*Work instruction:* Among the entries below, only the lines from the one with "SHOWTIMES FOR SEPTEMBER" through the one with "Privacy Policy" are to be retyped, exactly and without pictures.

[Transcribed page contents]
--- START ---

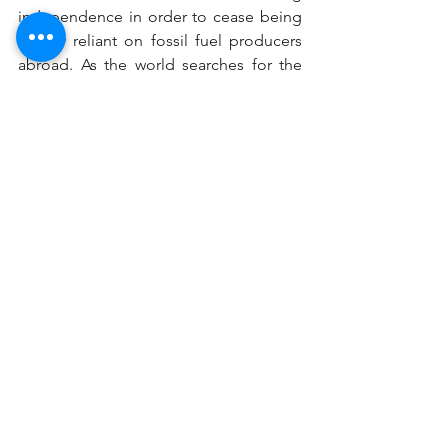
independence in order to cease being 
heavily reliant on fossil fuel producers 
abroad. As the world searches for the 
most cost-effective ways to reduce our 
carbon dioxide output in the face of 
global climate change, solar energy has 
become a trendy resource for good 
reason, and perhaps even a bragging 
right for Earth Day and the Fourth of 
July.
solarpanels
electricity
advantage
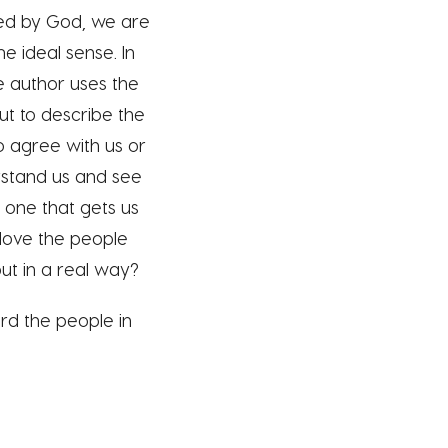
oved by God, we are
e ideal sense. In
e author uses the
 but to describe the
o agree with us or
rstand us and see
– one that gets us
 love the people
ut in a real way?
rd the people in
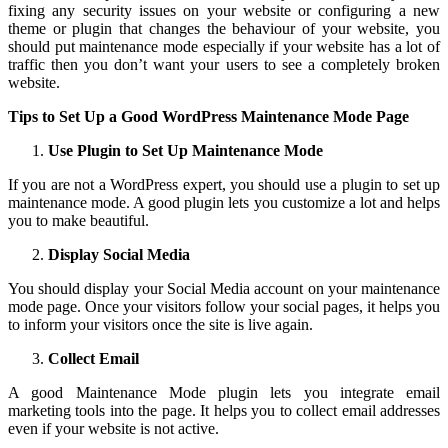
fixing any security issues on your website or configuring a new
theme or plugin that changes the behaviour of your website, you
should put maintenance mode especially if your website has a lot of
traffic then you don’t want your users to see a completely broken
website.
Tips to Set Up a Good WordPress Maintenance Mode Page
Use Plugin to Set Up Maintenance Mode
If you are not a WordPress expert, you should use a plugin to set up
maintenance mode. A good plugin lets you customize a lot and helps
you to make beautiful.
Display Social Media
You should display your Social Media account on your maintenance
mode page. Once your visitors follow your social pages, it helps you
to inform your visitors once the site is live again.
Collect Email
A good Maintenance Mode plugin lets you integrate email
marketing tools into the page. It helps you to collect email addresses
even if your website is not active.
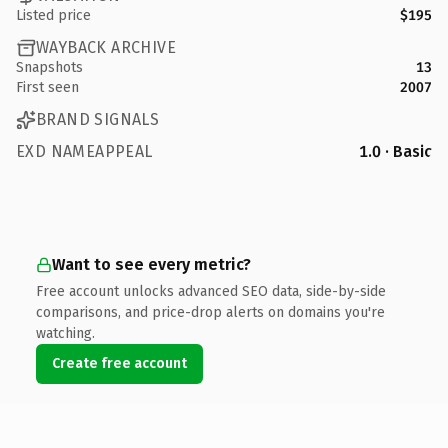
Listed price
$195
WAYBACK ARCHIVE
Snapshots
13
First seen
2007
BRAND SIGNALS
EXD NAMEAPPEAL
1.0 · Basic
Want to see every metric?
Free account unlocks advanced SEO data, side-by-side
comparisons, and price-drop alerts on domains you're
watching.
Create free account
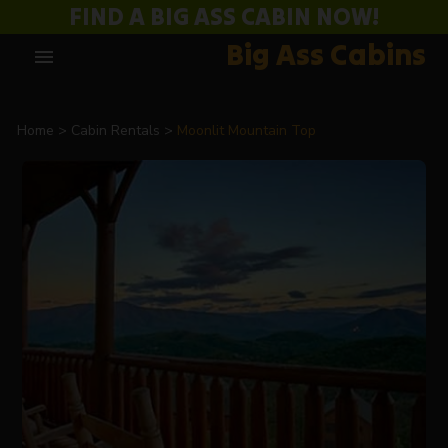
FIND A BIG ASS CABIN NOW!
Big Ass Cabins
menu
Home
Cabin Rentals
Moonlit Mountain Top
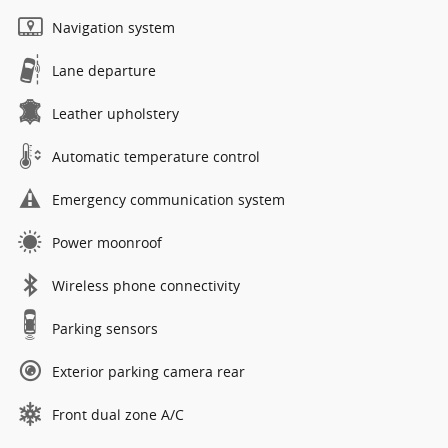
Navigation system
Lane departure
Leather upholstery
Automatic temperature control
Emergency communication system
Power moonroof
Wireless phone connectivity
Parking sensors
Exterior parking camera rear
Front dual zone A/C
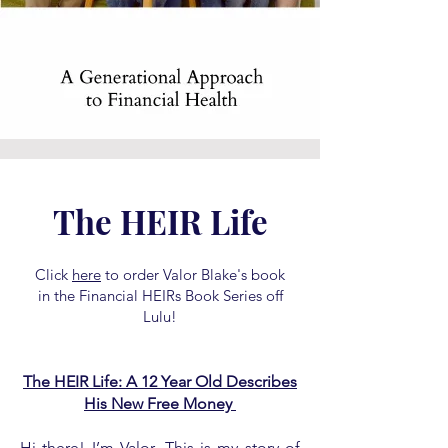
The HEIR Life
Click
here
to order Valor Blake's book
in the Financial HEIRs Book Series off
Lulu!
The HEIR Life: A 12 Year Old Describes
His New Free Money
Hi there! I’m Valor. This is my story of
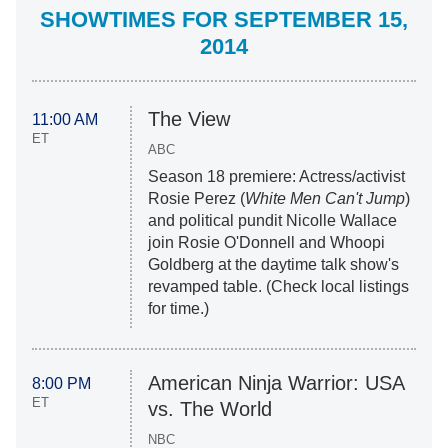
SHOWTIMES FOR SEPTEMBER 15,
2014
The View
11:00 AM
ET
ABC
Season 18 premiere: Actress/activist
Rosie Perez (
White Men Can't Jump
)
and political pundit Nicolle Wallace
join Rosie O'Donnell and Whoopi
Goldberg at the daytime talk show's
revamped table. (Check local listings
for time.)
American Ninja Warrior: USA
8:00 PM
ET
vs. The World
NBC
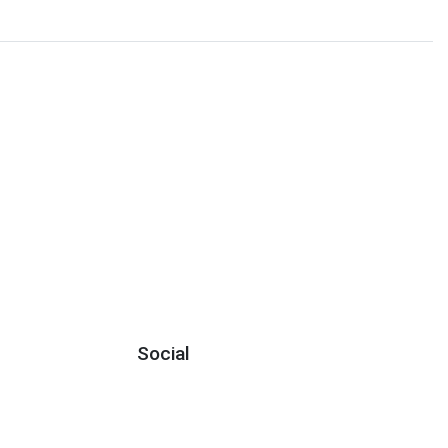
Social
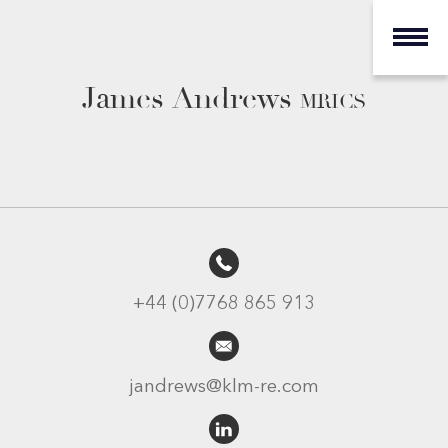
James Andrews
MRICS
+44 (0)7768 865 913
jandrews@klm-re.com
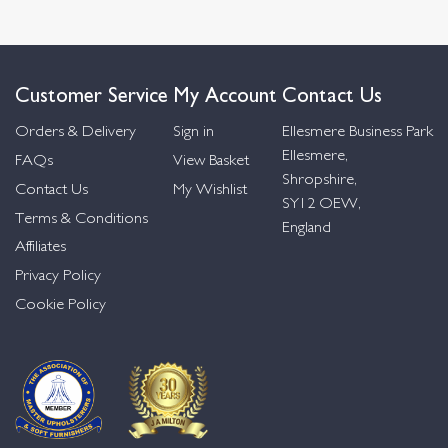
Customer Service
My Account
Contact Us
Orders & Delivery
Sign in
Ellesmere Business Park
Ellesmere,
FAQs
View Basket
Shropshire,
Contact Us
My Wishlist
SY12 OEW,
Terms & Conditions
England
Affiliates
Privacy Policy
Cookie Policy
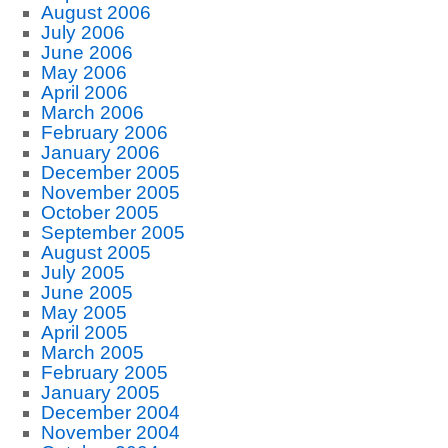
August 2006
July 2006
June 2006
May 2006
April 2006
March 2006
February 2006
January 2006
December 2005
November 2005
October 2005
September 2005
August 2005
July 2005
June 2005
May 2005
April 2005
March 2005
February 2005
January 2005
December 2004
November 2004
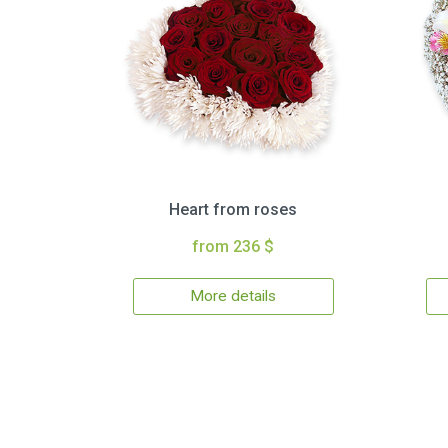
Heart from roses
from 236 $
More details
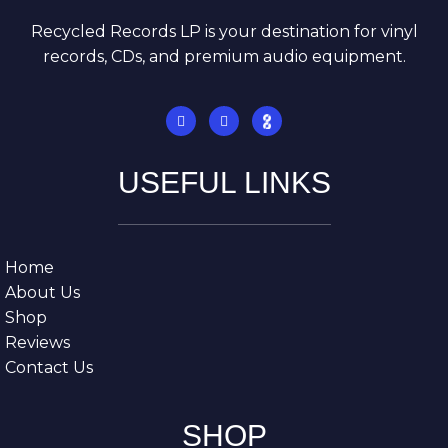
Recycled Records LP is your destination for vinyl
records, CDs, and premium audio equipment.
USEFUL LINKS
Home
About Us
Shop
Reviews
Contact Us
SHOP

--- END ---
--- START ---

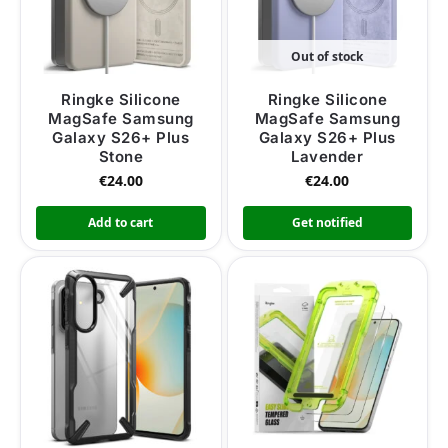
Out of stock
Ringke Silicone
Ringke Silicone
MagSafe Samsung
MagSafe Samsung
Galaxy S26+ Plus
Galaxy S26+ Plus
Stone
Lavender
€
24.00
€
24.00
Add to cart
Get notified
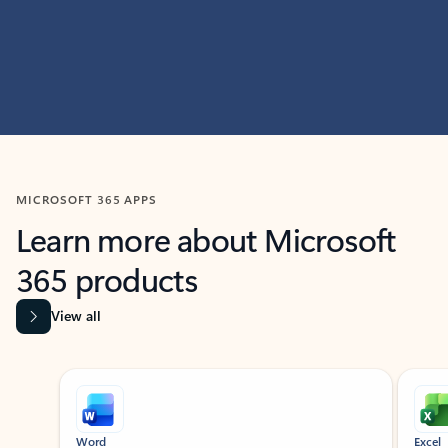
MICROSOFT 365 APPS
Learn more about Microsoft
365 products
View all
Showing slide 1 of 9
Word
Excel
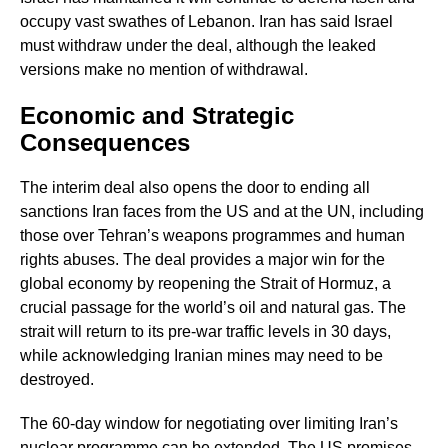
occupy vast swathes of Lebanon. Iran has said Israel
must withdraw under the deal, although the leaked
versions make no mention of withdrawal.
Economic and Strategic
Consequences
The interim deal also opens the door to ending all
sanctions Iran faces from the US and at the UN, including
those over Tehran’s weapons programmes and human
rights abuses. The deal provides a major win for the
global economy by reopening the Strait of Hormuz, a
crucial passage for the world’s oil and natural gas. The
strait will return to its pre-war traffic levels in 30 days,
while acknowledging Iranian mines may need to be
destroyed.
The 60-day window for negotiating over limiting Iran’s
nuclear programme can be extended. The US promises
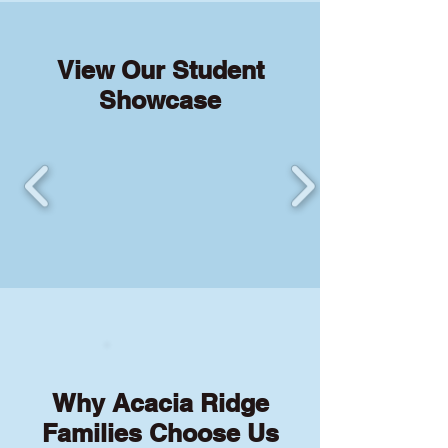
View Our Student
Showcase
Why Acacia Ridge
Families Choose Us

--- END ---

*Response box:*
SHOWTIMES FOR SEPTEMBER 15,
2014
The View
11:00 AM
ET
ABC
Season 18 premiere: Actress/activist
Rosie Perez (
White Men Can't Jump
)
and political pundit Nicolle Wallace
join Rosie O'Donnell and Whoopi
Goldberg at the daytime talk show's
revamped table. (Check local listings
for time.)
American Ninja Warrior: USA
8:00 PM
ET
vs. The World
NBC
Social
James Andrews
MRICS
+44 (0)7768 865 913
jandrews@klm-re.com
Customer Service
My Account
Contact Us
Orders & Delivery
Sign in
Ellesmere Business Park
Ellesmere,
FAQs
View Basket
Shropshire,
Contact Us
My Wishlist
SY12 OEW,
Terms & Conditions
England
Affiliates
Privacy Policy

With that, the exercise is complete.